▸ Task item: Your task is to return the listing below word for word, without any of its images.
____
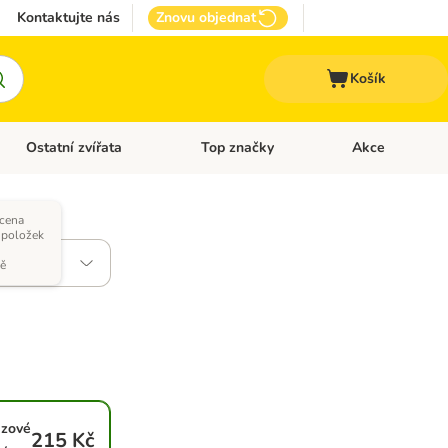
Kontaktujte nás
Znovu objednat
Košík
Ostatní zvířata
Top značky
Akce
pro psy
Otevřít menu: + VET Dieta
Otevřít menu: Ostatní zvířata
Otevřít menu: Top
 cena
 položek
vě
ázové
215 Kč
____
▸ Response to this exercise:
Kontaktujte nás
Znovu objednat
Košík
Ostatní zvířata
Top značky
Akce
pro psy
Otevřít menu: + VET Dieta
Otevřít menu: Ostatní zvířata
Otevřít menu: Top
 cena
 položek
vě
ázové
215 Kč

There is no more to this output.